Sure, the T1 is an ornament to society, but it is not adornment to one.
(Well you DID ask).
My pride and joy is my pearl white 1967 Westfalia camper that has been in the family since december ‘67. My parents bought it from a couple that brought it over from europe and it only had 9,700 miles on the clock. I just finished a true to factory restoration. I had enough foresight to save all the original bits and pieces including the entire unblemished camper interior after all these years.
Back in 1968 our neighbors brought back from europe a ‘68 Bay window Westfalia. I will never forget the first ride in that one. It was like riding on a cloud! You could feel the front end floating up and down, especially from 1st to second gear. I fell in love with that ride!
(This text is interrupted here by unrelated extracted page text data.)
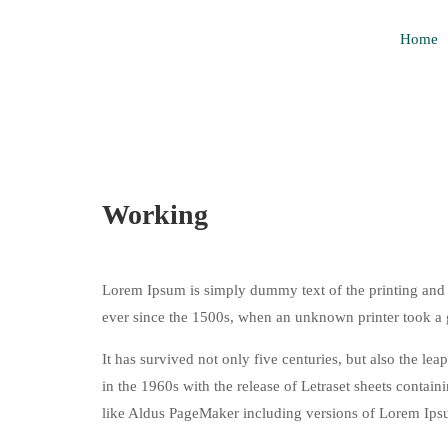
Home
Working
Lorem Ipsum is simply dummy text of the printing and 
ever since the 1500s, when an unknown printer took a 
It has survived not only five centuries, but also the le
in the 1960s with the release of Letraset sheets conta
like Aldus PageMaker including versions of Lorem Ips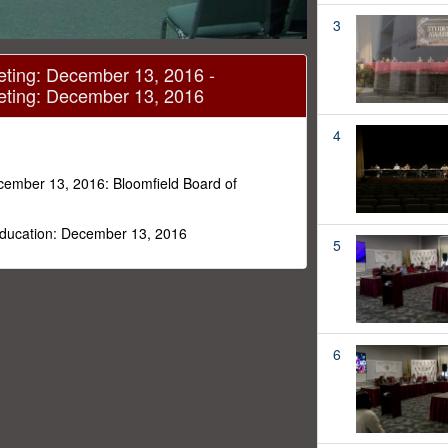
3
eting: December 13, 2016 -
eting: December 13, 2016
4
cember 13, 2016: Bloomfield Board of
 Education: December 13, 2016
5
6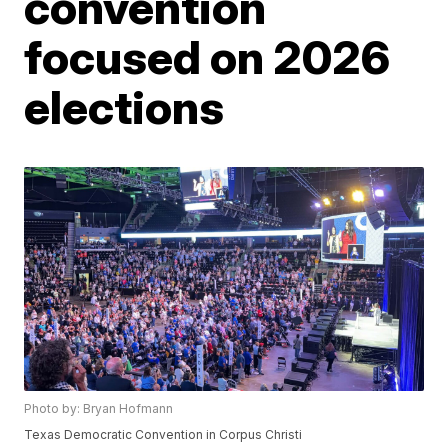
convention
focused on 2026
elections
Photo by: Bryan Hofmann
Texas Democratic Convention in Corpus Christi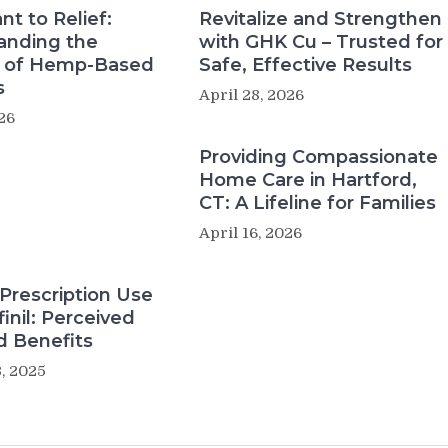
nt to Relief:
Revitalize and Strengthen
anding the
with GHK Cu – Trusted for
s of Hemp-Based
Safe, Effective Results
s
April 28, 2026
26
Providing Compassionate
Home Care in Hartford,
CT: A Lifeline for Families
April 16, 2026
Prescription Use
inil: Perceived
d Benefits
, 2025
The T2s were curious in that respect. There’s been an assortment of cars over the years that were pitched up. Most of them were figurative tail draggers. The T2 in contrast was not low in the back, but distinctly high in the front. And rode accordingly even though you were sitting on top of the front axle. But ok as long as the shocks were decent. An up and down, up and down, but slow and comfy, not harsh and bouncy.
Yes, the ride difference between a split window and the bay window was immense! That’s why I so fondly remember the first ride in the bay window. Not harsh at all but a controlled soft up and down ride. It really stuck in my memory banks!
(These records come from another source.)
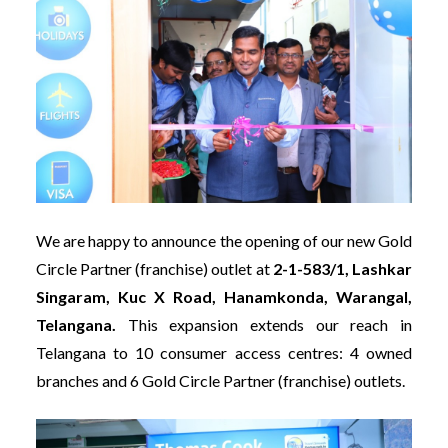
We are happy to announce the opening of our new Gold
Circle Partner (franchise) outlet at
2-1-583/1, Lashkar
Singaram, Kuc X Road, Hanamkonda, Warangal,
Telangana.
This expansion extends our reach in
Telangana to 10 consumer access centres: 4 owned
branches and 6 Gold Circle Partner (franchise) outlets.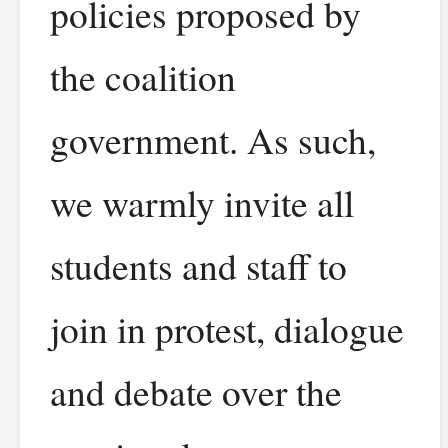
policies proposed by
the coalition
government. As such,
we warmly invite all
students and staff to
join in protest, dialogue
and debate over the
We have a 1979 VW Transporter T2. Ours has passenger seats. Our insurance company is saying this is a commercial vehicle, not a passenger vehicle, and therefore will only cover liability without comp and collision. Does anyone have details on this vehicle being a passenger vehicle?
Well, maybe it comes down to how yours was born. They came in many different configurations and for sure they were sold as passenger vehicles. Plenty of sales brochures to back that! You may be looking for another insurance company if they can’t be convinced.